_Work required_
Word for word, print each record, dropping any image it holds.

[Opening Data under study section]

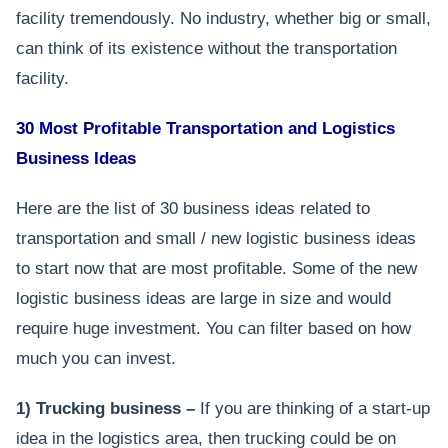
facility tremendously. No industry, whether big or small,
can think of its existence without the transportation
facility.
30 Most Profitable Transportation and Logistics
Business Ideas
Here are the list of 30 business ideas related to
transportation and small / new logistic business ideas
to start now that are most profitable. Some of the new
logistic business ideas are large in size and would
require huge investment. You can filter based on how
much you can invest.
1) Trucking business –
If you are thinking of a start-up
idea in the logistics area, then trucking could be on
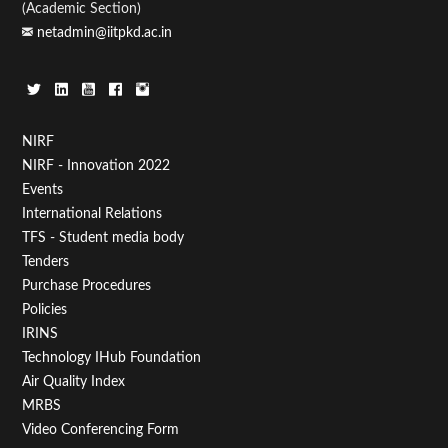
(Academic Section)
netadmin@iitpkd.ac.in
Footer
NIRF
NIRF - Innovation 2022
Menu
Events
First
International Relations
TFS - Student media body
Tenders
Purchase Procedures
Policies
IRINS
Technology IHub Foundation
Air Quality Index
MRBS
Video Conferencing Form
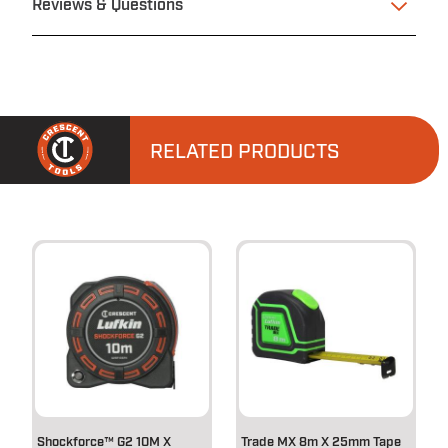
Reviews & Questions
RELATED PRODUCTS
Shockforce™ G2 10M X
Trade MX 8m X 25mm Tape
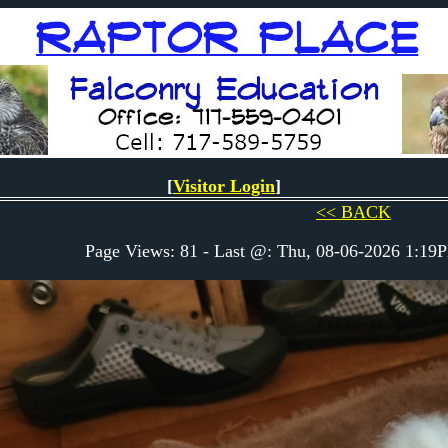
[
Visitor Login
]
<< BACK
Page Views: 81 - Last @: Thu, 08-06-2026 1:1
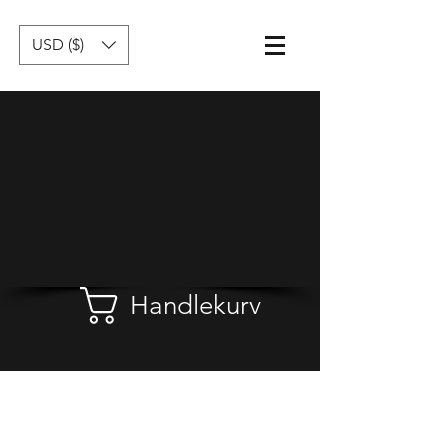
USD ($)
Handlekurv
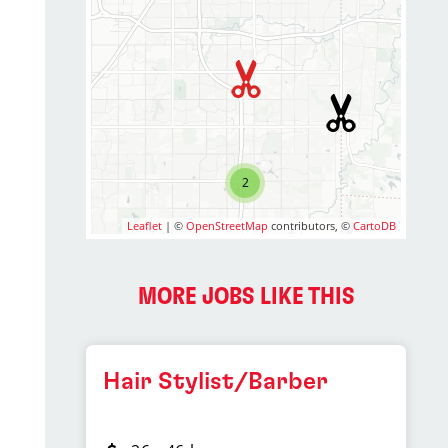
2
Leaflet
| ©
OpenStreetMap
contributors, ©
CartoDB
MORE JOBS LIKE THIS
Hair Stylist/Barber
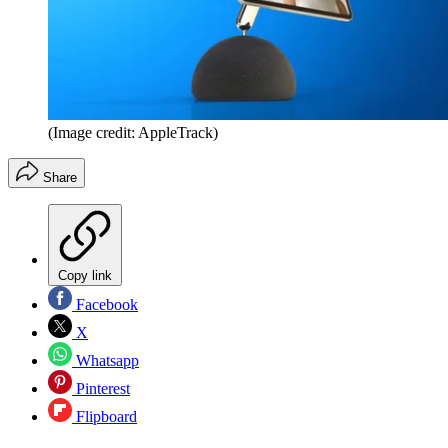
(Image credit: AppleTrack)
Share
Copy link
Facebook
X
Whatsapp
Pinterest
Flipboard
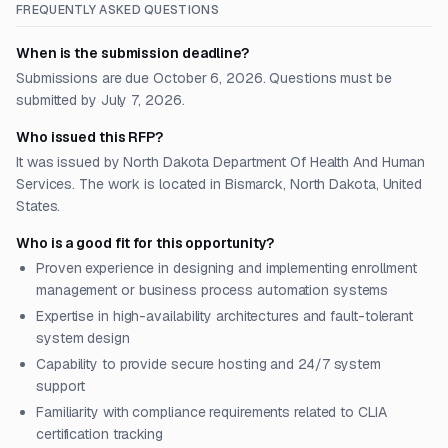
FREQUENTLY ASKED QUESTIONS
When is the submission deadline?
Submissions are due October 6, 2026. Questions must be
submitted by July 7, 2026.
Who issued this RFP?
It was issued by North Dakota Department Of Health And Human
Services. The work is located in Bismarck, North Dakota, United
States.
Who is a good fit for this opportunity?
Proven experience in designing and implementing enrollment
management or business process automation systems
Expertise in high-availability architectures and fault-tolerant
system design
Capability to provide secure hosting and 24/7 system
support
Familiarity with compliance requirements related to CLIA
certification tracking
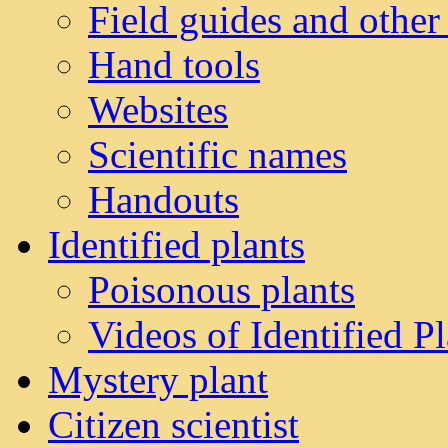
Field guides and other
Hand tools
Websites
Scientific names
Handouts
Identified plants
Poisonous plants
Videos of Identified Pl
Mystery plant
Citizen scientist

[Closing Data under study section]

_Solution_
facility tremendously. No industry, whether big or small,
can think of its existence without the transportation
facility.
30 Most Profitable Transportation and Logistics
Business Ideas
Here are the list of 30 business ideas related to
transportation and small / new logistic business ideas
to start now that are most profitable. Some of the new
logistic business ideas are large in size and would
require huge investment. You can filter based on how
much you can invest.
1) Trucking business –
If you are thinking of a start-up
idea in the logistics area, then trucking could be on
(Academic Section)
netadmin@iitpkd.ac.in
Footer
NIRF
NIRF - Innovation 2022
Menu
Events
First
International Relations
TFS - Student media body
Tenders
Purchase Procedures
Policies
IRINS
Technology IHub Foundation
Air Quality Index
MRBS
Video Conferencing Form
Reviews & Questions
RELATED PRODUCTS
Shockforce™ G2 10M X
Trade MX 8m X 25mm Tape
[
Visitor Login
]
<< BACK
Page Views: 81 - Last @: Thu, 08-06-2026 1:1
USD ($)
Handlekurv
2
Leaflet
| ©
OpenStreetMap
contributors, ©
CartoDB
MORE JOBS LIKE THIS
Hair Stylist/Barber
(Image credit: AppleTrack)
Share
Copy link
Facebook
X
Whatsapp
Pinterest
Flipboard
FREQUENTLY ASKED QUESTIONS
When is the submission deadline?
Submissions are due October 6, 2026. Questions must be
submitted by July 7, 2026.
Who issued this RFP?
It was issued by North Dakota Department Of Health And Human
Services. The work is located in Bismarck, North Dakota, United
States.
Who is a good fit for this opportunity?
Proven experience in designing and implementing enrollment
management or business process automation systems
Expertise in high-availability architectures and fault-tolerant
system design
Capability to provide secure hosting and 24/7 system
support
Familiarity with compliance requirements related to CLIA
certification tracking
Field guides and other
Hand tools
Websites
Scientific names
Handouts
Identified plants
Poisonous plants
Videos of Identified Pl
Mystery plant
Citizen scientist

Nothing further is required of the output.